The following are the vaccines created using WI-38 cells:

 Live vaccines against rubella²:

• the monovalent vaccines against rubella Meruvax® (Merck), Rudivax® (Sanofi Pasteur, Fr.), and Ervevax® (RA 27/3) (GlaxoSmithKline, Belgium)
• the combined vaccine MR against rubella and measles, M-R-VAX® (Merck, US) and Rudi-Rouvax® (AVP, France)
• the combined vaccine against rubella and mumps, marketed under the name of Biavax® (Merck, U.S.)
• the combined vaccine MMR (measles, mumps, rubella) against measles, mumps, and rubella, marketed under the name of M-M-R® II (Merck, US), R.O.R.®, Trimovax® (Sanofi Pasteur, Fr.), and Priorix® (GlaxoSmithKline UK).

Other vaccines²:

• A vaccine against chickenpox, Varivax®, produced by Merck (using WI-38 and MRC-5 cell lines)

The second human cell line used to grow viruses in for vaccines is called MRC-5 (Medical Research Council 5), developed by J.P Jacobs in 1966.⁵ This cell line is also a descendant of a human lung fibroblast.

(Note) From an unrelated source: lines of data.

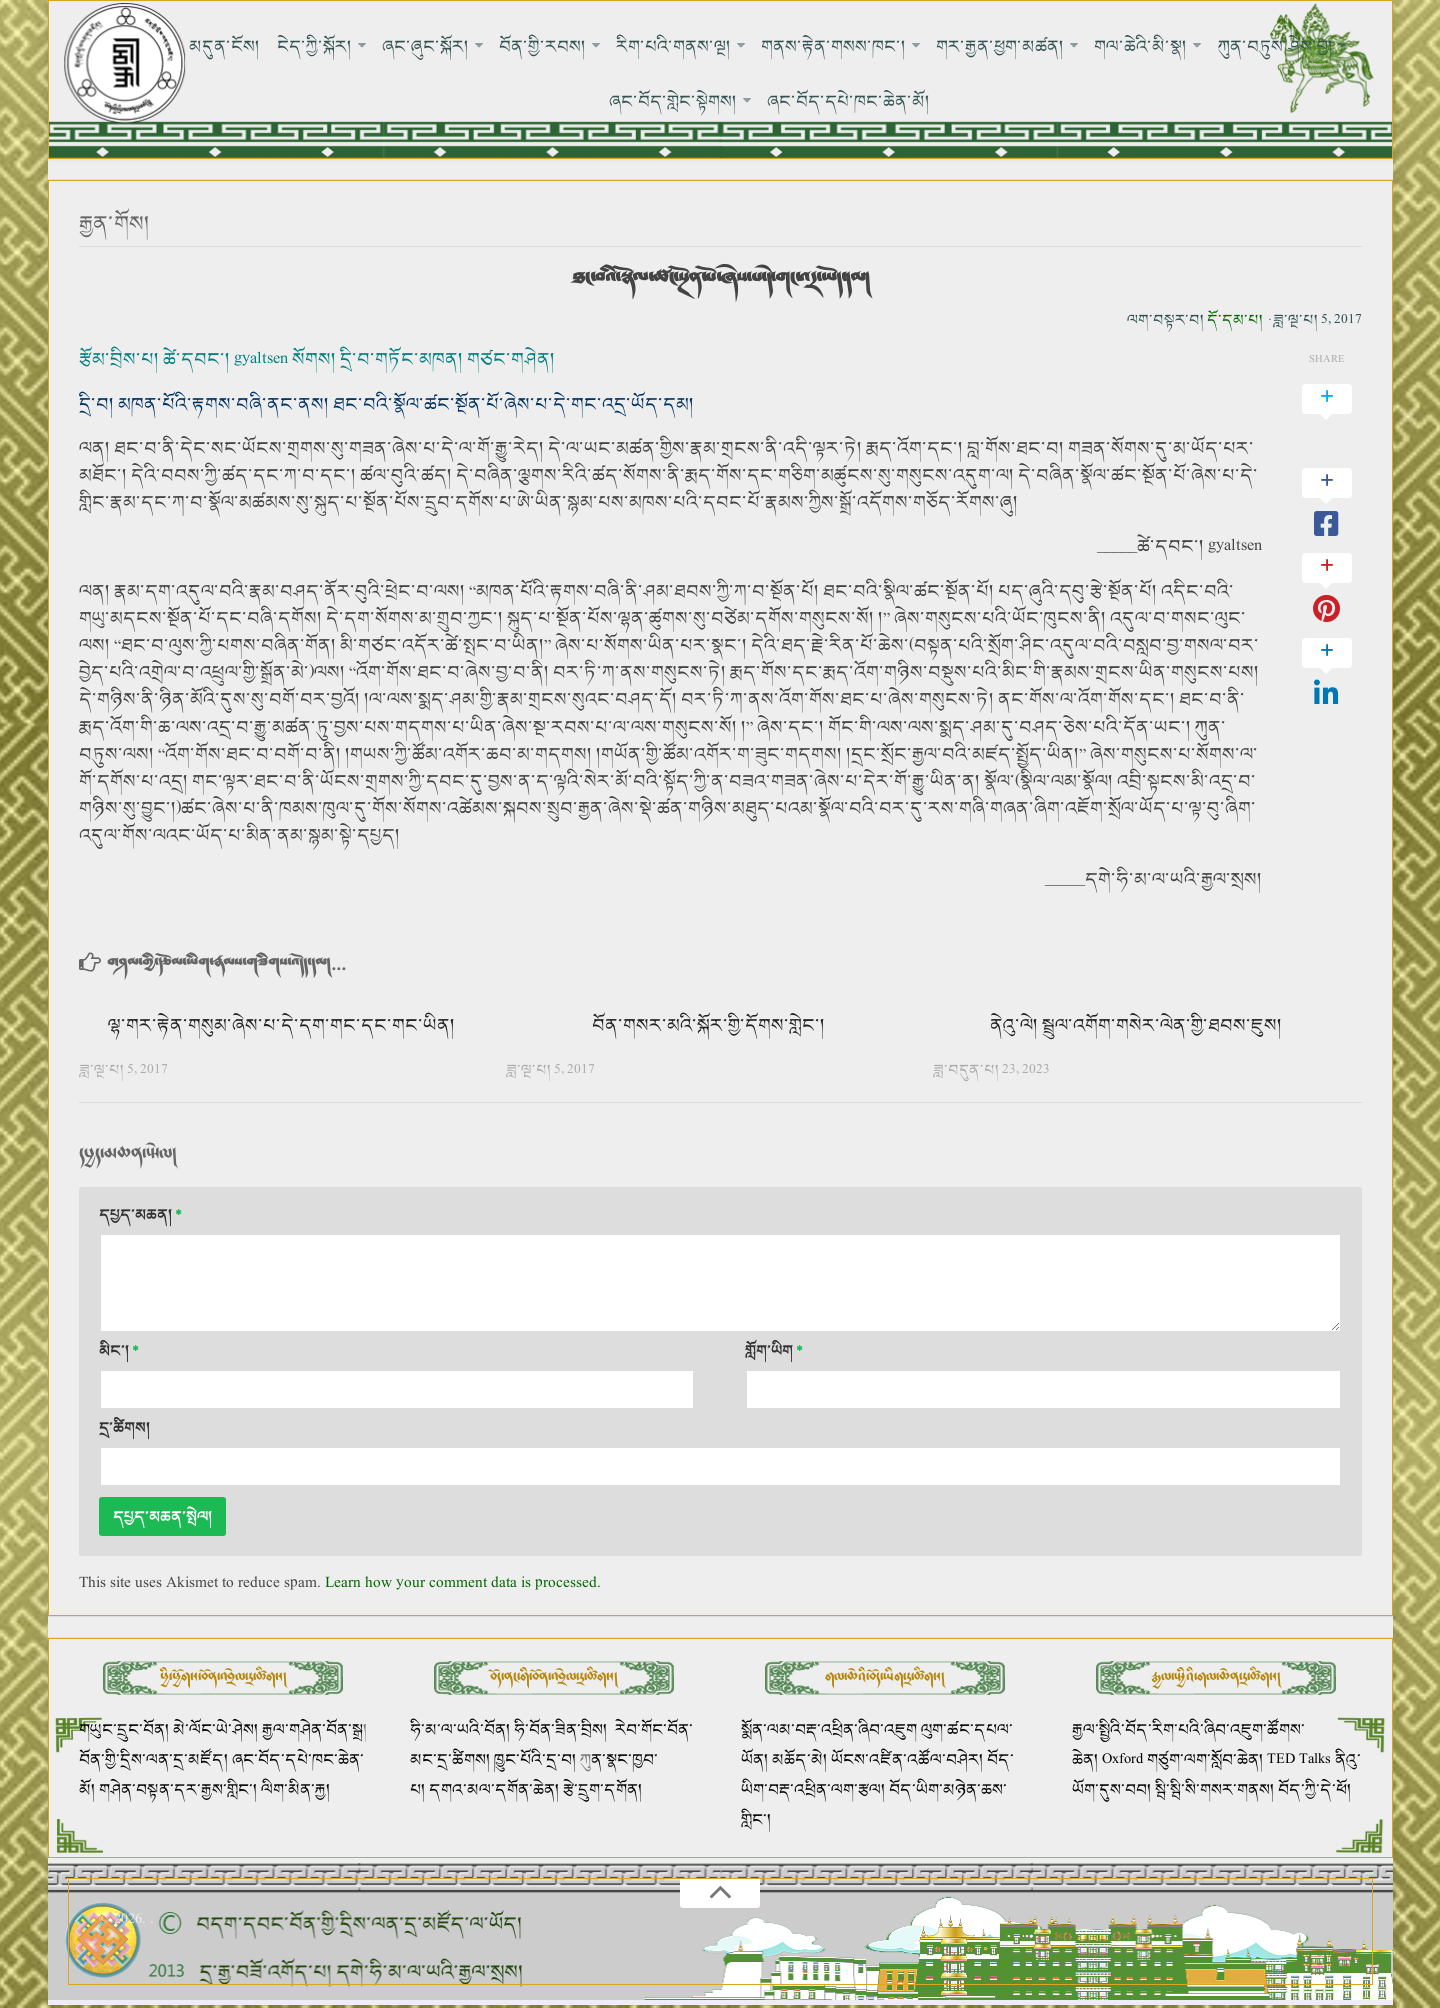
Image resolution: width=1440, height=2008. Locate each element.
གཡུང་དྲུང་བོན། (124, 1730)
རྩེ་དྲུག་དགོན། (604, 1790)
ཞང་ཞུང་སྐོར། (425, 46)
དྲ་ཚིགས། (124, 1428)
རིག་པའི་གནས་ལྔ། (673, 46)
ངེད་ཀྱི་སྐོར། (314, 46)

The cells came from a 14-week male fetus aborted for “psychiatric reasons” from a 27-year-old woman in the UK.

The vaccines produced with viruses grown in MRC-5 cells include:

• two vaccines against hepatitis A, one produced by Merck (VAQTA), the other one produced by GlaxoSmithKline (HAVRIX)
• one vaccine against chickenpox, Varivax®, produced by Merck (using WI-38 and MRC-5)
• one inactivated poliovirus vaccine Poliovax® (Aventis-Pasteur, Fr.)
• one vaccine against rabies, Imovax®,
• one vaccine against smallpox, AC AM 1000 (still on trial)

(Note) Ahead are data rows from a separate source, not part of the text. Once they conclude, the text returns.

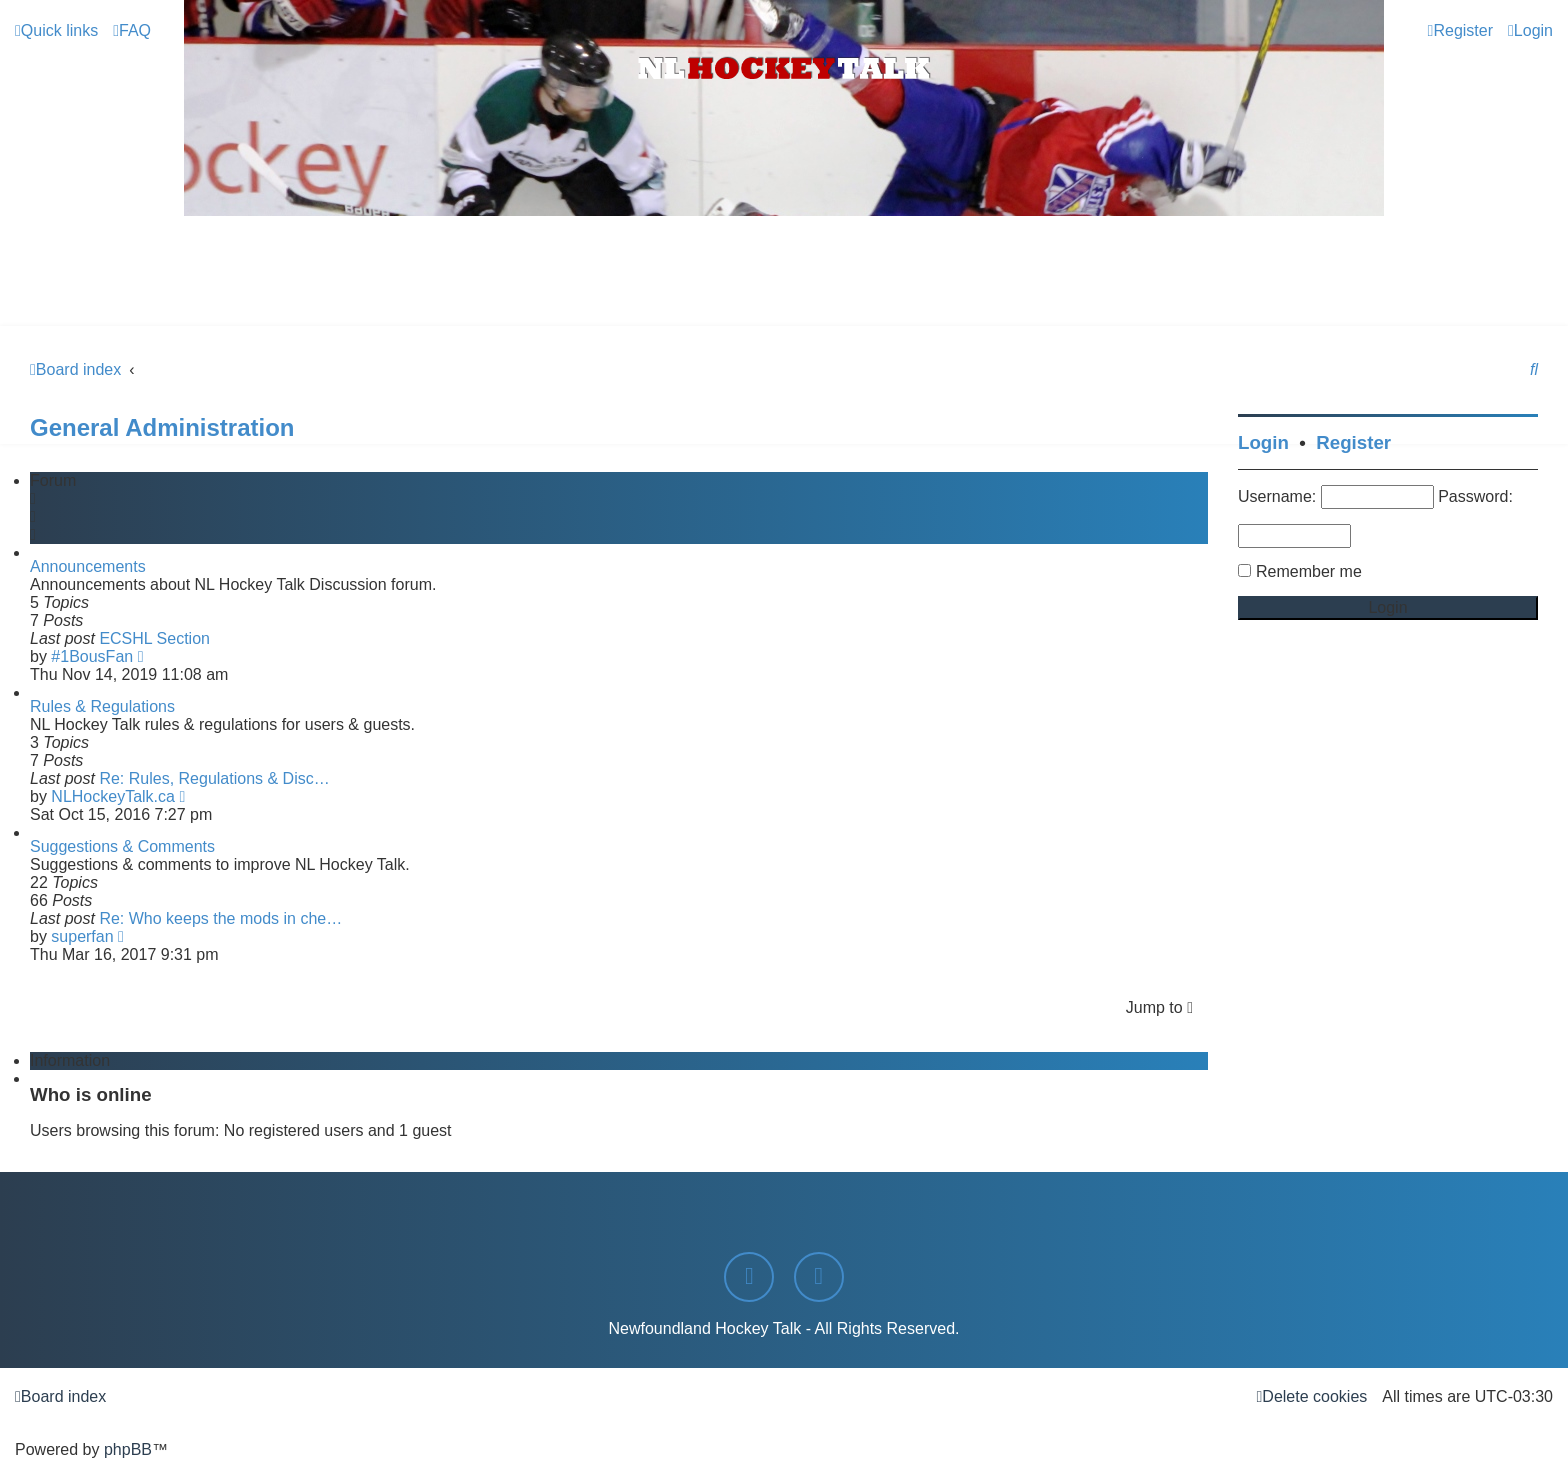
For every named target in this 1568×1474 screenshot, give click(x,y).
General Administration (162, 427)
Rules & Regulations (102, 706)
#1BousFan (92, 656)
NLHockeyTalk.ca (113, 796)
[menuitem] (132, 30)
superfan (82, 936)
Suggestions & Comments (122, 846)
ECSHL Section (154, 638)
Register (1353, 442)
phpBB (128, 1449)
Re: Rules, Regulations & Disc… (214, 778)
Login (1263, 442)
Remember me (1309, 571)
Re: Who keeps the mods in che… (220, 918)
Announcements (88, 566)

The WI-38 and MRC-5 cell lines are the only two human cell lines used in the making of vaccines.

Some things to note:

• These cell lines began using fetal cells aborted over 50 years ago, and since then, the cell lines have grown independently.
• Neither abortion used for the creation of these cell lines was performed for the purpose of vaccine development. They were done so by maternal choice.
• Not all vaccines are made using viruses grown in cells with a human fetal origin.
• Fetal cells are not contained in vaccines.

Resources:

1. “Human Cell Strains in Vaccine Development”. The history of vaccines. The College of Physicians of Philadelphia. 31 July 2014.
2. Sgreccia, E. Moral Reflections On Vaccines Prepared from Cells Derived From Aborted Human Foetuses. 9 June 2005. A letter found under Immunization Action Coalition’s “Vaccine Concerns”. www.immunize.org/concerns.
3. Plotkin. “History of Vaccination.” Pnas. 5 Febuary 2014. Vol. 111, no. 34, pp. 12283-12287.
4. Sven, G., S. Plotkin, K. McCarthy. “Gamma Globulin Prophylaxis; Inactivated Rubella Virus; Production and Biological Control of Live Attenuated Rubella Virus Vaccines”. American Journal of Diseases of Children. August 1969. vol. 118, no. 2, pp. 372-381.
5. Jacobs, J.P., C.M. Jones, J.P. Bailie. “Characteristics of a Human Diploid Cell Designated MRC-5”. Nature. 11 July 1970. vol. 277, pp.168-170.
6. Wadman, M. “Medical Research: Cell Division.” 27 June 2013. Vol. 498. Pp 422-426.
7. Plotkin, S., D. Cornfield, and T. Ingalls. “Studies of Immunization With Living Rubella Virus.” Amer J Dis Child. October 1965. Vol. 110. Pp. 381-389.
8. “First Step Towards Vaccine for Hepatitis A.” The New Scientist. 31 May 1979. Vol. 82. No. 1157. p. 730.
9. Nunnally, B.K., V.E. Turula, and R.D. Sitrin. Vaccine Analysis: Strategies, Principles, and Control. 27 November 2014. pp. 54-57.